Processing systems used in aviation and military applications are usually specially built and tested to ensure that they operate predictably. There is, however, increasing pressure on manufacturers to reduce cost of equipment by using commercial off-the-shelf (COTS) components. Commercially available processors are, however, not suitable for use in high integrity applications for several reasons. For example, although the operating system of the microprocessor contains a memory map indicating the location within the memory at which various items of programs and data are stored, the same items of data are not generally located at the same location every time that the processor is turned on. Because data is not located in the same memory partition every time, there can, for example, be no guarantee that data is always contained in memory partitions that have sufficient capacity or that have been tested to the required standard for a particular application. Also, where several different software applications are run on a processor simultaneously, the operating system usually runs the different applications in time-slots, which are usually allocated arbitrarily. This can result in some applications having insufficient allocated time to run reliably every time, whereas less important applications might have more time allocated than is strictly necessary.
In operation, microprocessors function in one of two different modes, namely a User Mode and a Supervisor Mode. Applications programs run entirely in the User Mode whereas the Supervisor Mode is more powerful and is used to provide operating system services to the User Mode and to run the operating system of the processor. Conventional processors switch from the User Mode to the Supervisor Mode either at the end of a time period allocated for a particular application or when the application calls for services from the User Mode. There is generally no indication whether the processor is running in User Mode or in Supervisor Mode. This contributes to uncertainty about the operation of the processor system, which is not acceptable in high integrity systems.

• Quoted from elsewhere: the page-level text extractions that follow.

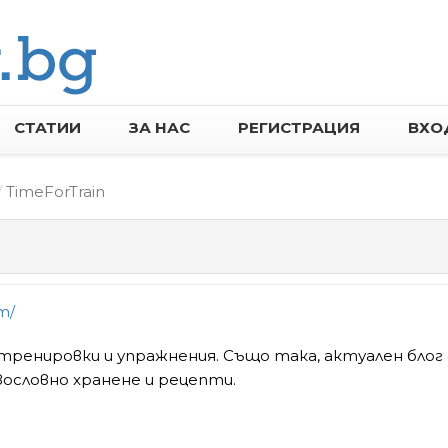
СТАТИИ
ЗА НАС
РЕГИСТРАЦИЯ
ВХО
TimeForTrain
m/
тренировки и упражнения. Също така, актуален блог 
вословно хранене и рецепти.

Systems are available that avoid these problems, but these require special fabrication not generally suitable for use with commercially available processors.
It is an object of the present invention to provide an improved processing system.
According to one aspect of the present invention there is provided a processing system including a processor, a memory and a monitor, the processor being connected with the memory, the processor including a memory map identifying locations within the memory at which specified data are stored, the memory map being arranged such that data associated with an application are stored at the same location every time an application is run, the processor being arranged to run each application during specified processing time slots, the monitor containing information as to the memory location where data associated with each application are stored and containing information as to the time slots during which the processor should be running each application, the monitor being connected such as to receive signals indicative of the memory locations being addressed and the application being run, and the monitor being arranged to check whether the correct memory locations are being addressed and whether the correct application is being run in a given time slot.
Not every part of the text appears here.